Final Report: Nanocomposite-Based Filter for Arsenic Removal in Drinking WaterEPA Contract Number: 68D02095
Title: Nanocomposite-Based Filter for Arsenic Removal in Drinking Water
Investigators: Radhakrishnan, R.
Small Business: Materials Modification Inc.
EPA Contact: Manager, SBIR Program
Project Period: October 1, 2002 through July 31, 2003
Project Amount: $100,000
RFA: Small Business Innovation Research (SBIR) - Phase I (2002) RFA Text | Recipients Lists
Research Category: Nanotechnology , Water and Watersheds , SBIR - Water and Wastewater , SBIR - Nanotechnology , Small Business Innovation Research (SBIR)
The goal of this Phase I research project was to develop a nanocomposite filter made from naturally available materials. Arsenic is discharged into waterways from both natural (runoff from mines) and industrial sources (ranging from semiconductor manufacturing to processing of wood, paper, pigments, and even pharmaceuticals). Although the most common toxicity associated with arsenic is through ingestion of contaminated food and water, it also can occur via inhalation or skin absorption. Once absorbed, arsenic is distributed throughout the body tissues, including the liver, other abdominal viscera, bone, and skin.
An intake of approximately 60 ppm of arsenic can be fatal. Prolonged exposure to lower levels may cause skin pigmentations, keratoses, and skin cancers. Chronic exposure to arsenic, particularly to the trivalent form, manifests itself by weakness, weight loss, nausea, diarrhea, constipation, skin disorders, hair loss, abdominal pain, pleuritis, and peripheral neuritis. Numerous studies indicate that arsenic compounds, including arsenic trioxide, can cause cancer of the skin, liver, lung, and possibly the lymphatic system. As a result of this growing health concern, the U.S. Environmental Protection Agency (EPA) has established a health-based, non-enforceable Maximum Contaminant Level Goal of zero for arsenic and an enforceable Maximum Contaminant Level of 0.01 mg/L (10 ppb). This new rule is to take effect starting in January 2006. To comply with this directive, there is an urgent need to develop new, simple, and effective treatment systems to remove arsenic from water. Although the EPA has recognized a few techniques as "Best Available Technologies" (BATs), there are opportunities to improve the efficiencies of these BATs even further and make them more easily adaptable.
The primary focus of the present effort was to develop a nanocomposite filter for arsenic removal. The nanocomposite was to be prepared from naturally occurring materials. The two materials were prepared in the nanocrystalline form and characterized for their composition, particle size, and particle morphology. The nanocrystalline materials were mixed in various ratios to form a nanocomposite. The powders were consolidated using plasma pressure consolidation and pressureless sintering to obtain compacts with varying levels of porosity. Studies on arsenic removal efficiency were conducted on powders as well as consolidated compacts. Spiked feed waters containing 300 ppb of As(V) and As(III) were separately filtered through the above materials. The filtered water samples were analyzed for arsenic concentration using inductively coupled plasma mass spectroscopy.

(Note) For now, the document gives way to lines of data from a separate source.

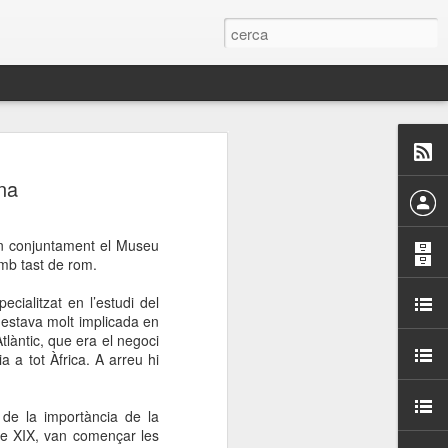
 Paelles a
na
últiple organitzen la
zen conjuntament el Museu
ari per sensibilitzar a
amb tast de rom.
cialitzat en l’estudi del
ats de la Festa Major
i estava molt implicada en
tlàntic, que era el negoci
 a tot Àfrica. A arreu hi
dició del concurs
a’, organitzat per la
Amics de La Rambla.
 de la importància de la
bilitat i conscienciar a
gle XIX, van començar les
altia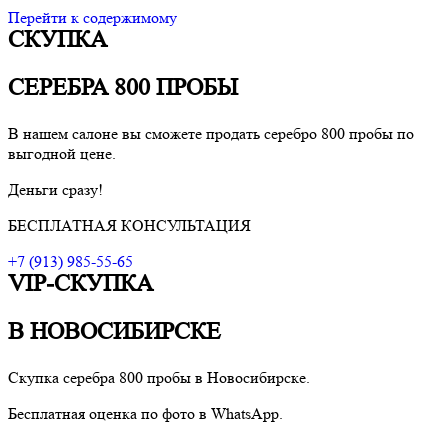
Перейти к содержимому
СКУПКА
VIP-скупка в Новосибирске
Скупка в Новосибирске, продать ювелирные украшения
Новосибирск, скупка швейцарских часов в Новосибирске
СЕРЕБРА 800 ПРОБЫ
В нашем салоне вы сможете продать серебро 800 пробы по
выгодной цене.
Деньги сразу!
БЕСПЛАТНАЯ КОНСУЛЬТАЦИЯ
+7 (913) 985-55-65
VIP-СКУПКА
В НОВОСИБИРСКЕ
Скупка серебра 800 пробы в Новосибирске.
Бесплатная оценка по фото в WhatsApp.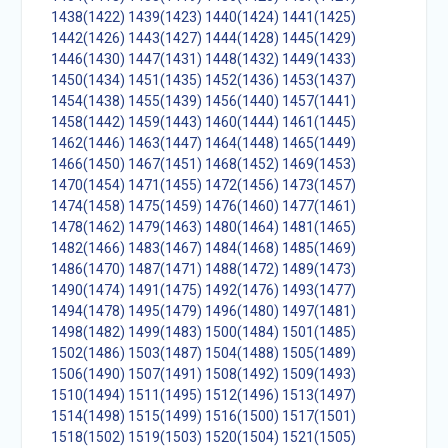
1438(1422)
1439(1423)
1440(1424)
1441(1425)
1442(1426)
1443(1427)
1444(1428)
1445(1429)
1446(1430)
1447(1431)
1448(1432)
1449(1433)
1450(1434)
1451(1435)
1452(1436)
1453(1437)
1454(1438)
1455(1439)
1456(1440)
1457(1441)
1458(1442)
1459(1443)
1460(1444)
1461(1445)
1462(1446)
1463(1447)
1464(1448)
1465(1449)
1466(1450)
1467(1451)
1468(1452)
1469(1453)
1470(1454)
1471(1455)
1472(1456)
1473(1457)
1474(1458)
1475(1459)
1476(1460)
1477(1461)
1478(1462)
1479(1463)
1480(1464)
1481(1465)
1482(1466)
1483(1467)
1484(1468)
1485(1469)
1486(1470)
1487(1471)
1488(1472)
1489(1473)
1490(1474)
1491(1475)
1492(1476)
1493(1477)
1494(1478)
1495(1479)
1496(1480)
1497(1481)
1498(1482)
1499(1483)
1500(1484)
1501(1485)
1502(1486)
1503(1487)
1504(1488)
1505(1489)
1506(1490)
1507(1491)
1508(1492)
1509(1493)
1510(1494)
1511(1495)
1512(1496)
1513(1497)
1514(1498)
1515(1499)
1516(1500)
1517(1501)
1518(1502)
1519(1503)
1520(1504)
1521(1505)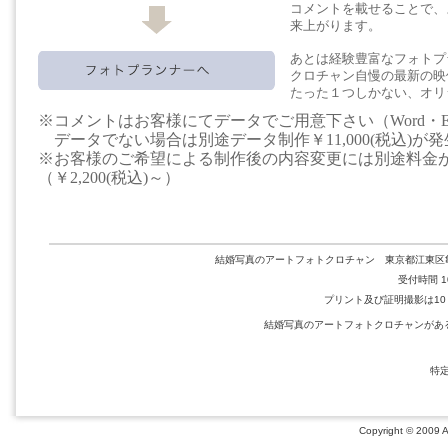
コメントを載せることで、
来上がります。
あとは経験豊富なフォトプ
クロチャン自慢の最新の映
たった１つしかない、オリ
※コメントはお客様にてデータでご用意下さい（Word・Ex
データでない場合は別途データ制作￥11,000(税込)が
※お客様のご希望による制作後の内容変更には別途料金
（￥2,200(税込)～）
結婚写真のアートフォトクロチャン 東京都江東区亀戸2-36-1
受付時間 10
プリント及び証明撮影は10：0
結婚写真のアートフォトクロチャンがあ
特
Copyright © 2009 Ar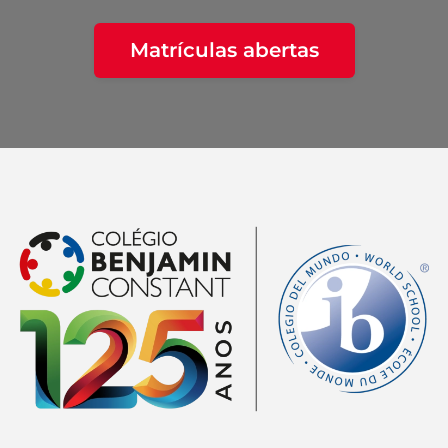
Matrículas abertas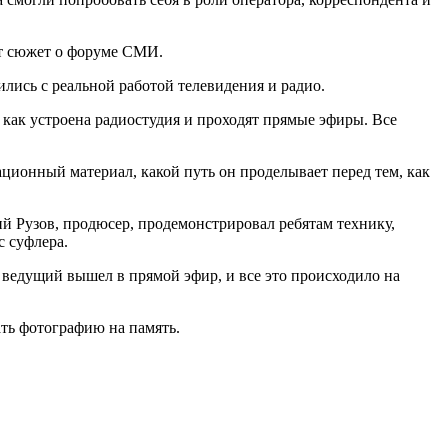
нет сюжет о форуме СМИ.
ись с реальной работой телевидения и радио.
 как устроена радиостудия и проходят прямые эфиры. Все
ионный материал, какой путь он проделывает перед тем, как
й Рузов, продюсер, продемонстрировал ребятам технику,
с суфлера.
к ведущий вышел в прямой эфир, и все это происходило на
ть фотографию на память.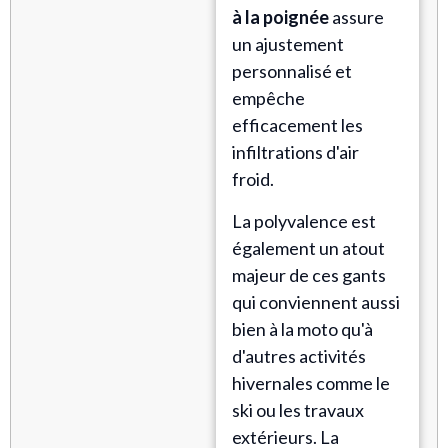
à la poignée
assure
un ajustement
personnalisé et
empêche
efficacement les
infiltrations d'air
froid.
La polyvalence est
également un atout
majeur de ces gants
qui conviennent aussi
bien à la moto qu'à
d'autres activités
hivernales comme le
ski ou les travaux
extérieurs. La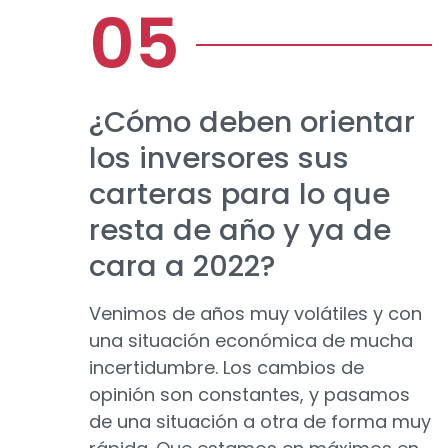
¿Cómo deben orientar
los inversores sus
carteras para lo que
resta de año y ya de
cara a 2022?
Venimos de años muy volátiles y con
una situación económica de mucha
incertidumbre. Los cambios de
opinión son constantes, y pasamos
de una situación a otra de forma muy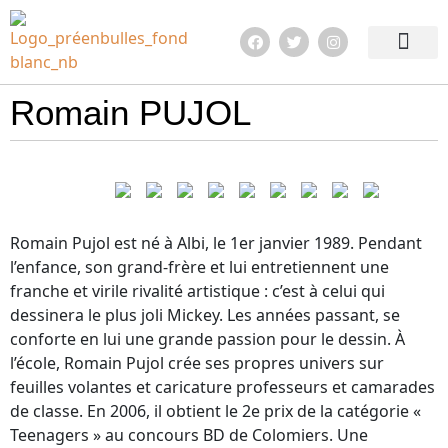
Edition 2026
Quoi de neuf ?
En images !
Infos pratiqu
Romain PUJOL
Romain Pujol est né à Albi, le 1er janvier 1989. Pendant
l’enfance, son grand-frère et lui entretiennent une
franche et virile rivalité artistique : c’est à celui qui
dessinera le plus joli Mickey. Les années passant, se
conforte en lui une grande passion pour le dessin. À
l’école, Romain Pujol crée ses propres univers sur
feuilles volantes et caricature professeurs et camarades
de classe. En 2006, il obtient le 2e prix de la catégorie «
Teenagers » au concours BD de Colomiers. Une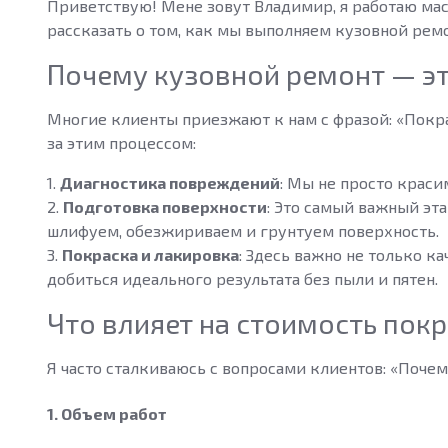
Приветствую! Мене зовут Владимир, я работаю мас
рассказать о том, как мы выполняем кузовной ремо
Почему кузовной ремонт — эт
Многие клиенты приезжают к нам с фразой: «Покрас
за этим процессом:
1.
Диагностика повреждений
: Мы не просто крас
2.
Подготовка поверхности
: Это самый важный эт
шлифуем, обезжириваем и грунтуем поверхность.
3.
Покраска и лакировка
: Здесь важно не только к
добиться идеального результата без пыли и пятен.
Что влияет на стоимость пок
Я часто сталкиваюсь с вопросами клиентов: «Почем
1. Объем работ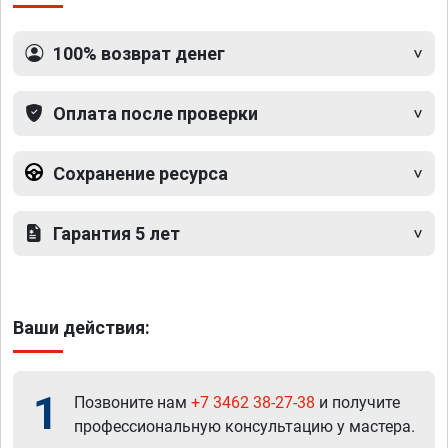
100% возврат денег
Оплата после проверки
Сохранение ресурса
Гарантия 5 лет
Ваши действия:
1
Позвоните нам
+7 3462 38-27-38
и получите
профессиональную консультацию у мастера.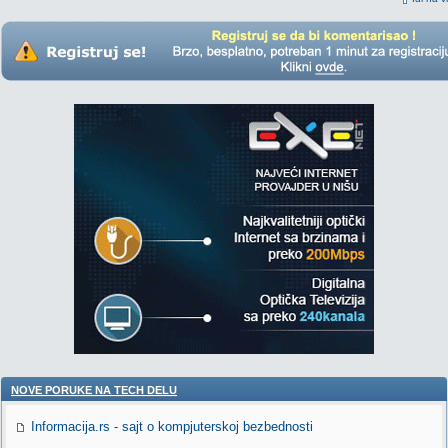
NOVE PORUKE NA TECH DELU
Informacija.rs - sajt o kompjuterskoj bezbednosti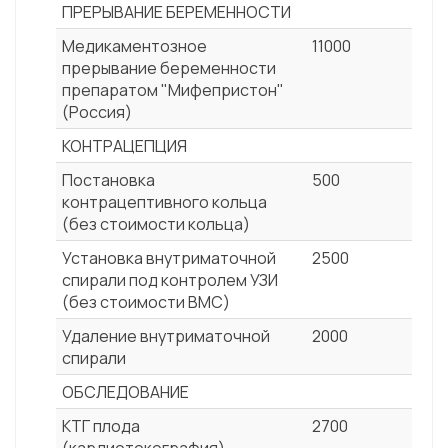
ПРЕРЫВАНИЕ БЕРЕМЕННОСТИ
Медикаментозное
11000
прерывание беременности
препаратом "Мифепристон"
(Россия)
КОНТРАЦЕПЦИЯ
Постановка
500
контрацептивного кольца
(без стоимости кольца)
Установка внутриматочной
2500
спирали под контролем УЗИ
(без стоимости ВМС)
Удаление внутриматочной
2000
спирали
ОБСЛЕДОВАНИЕ
КТГ плода
2700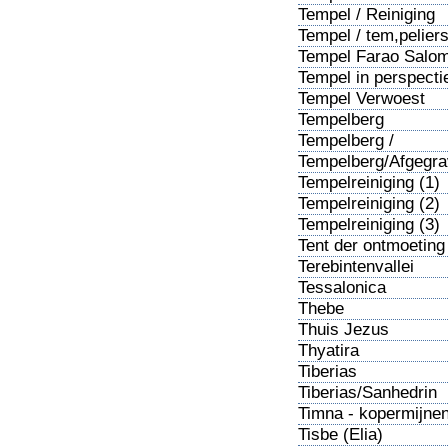
Tempel / Reiniging
Tempel / tem,pelier
Tempel Farao Salo
Tempel in perspecti
Tempel Verwoest
Tempelberg
Tempelberg /
Overzicht
Tempelberg/Afgegr
Tempelreiniging (1)
Tempelreiniging (2)
Tempelreiniging (3)
Tent der ontmoeting
Terebintenvallei
Tessalonica
Thebe
Thuis Jezus
Thyatira
Tiberias
Tiberias/Sanhedrin
Timna - kopermijne
Salomo
Tisbe (Elia)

The nanocomposite was able to reduce the arsenic concentration from an initial level of 300 ppb to less than 10 ppb. The significant advantage of this technology is the low cost of the filter. Because the filter is prepared from naturally available materials, the cost per pound of the raw materials will be under $0.40/lb. In addition to the experimental work carried out during Phase I, Materials Modification, Inc., provided information on the project and technology to Foresight Science and Technology, for preparation of a technology assessment report. The assessment provided a comprehensive report on the market, competition, and regulatory requirements to be met by the technology as well as economical factors that dictate the successful entry into the market.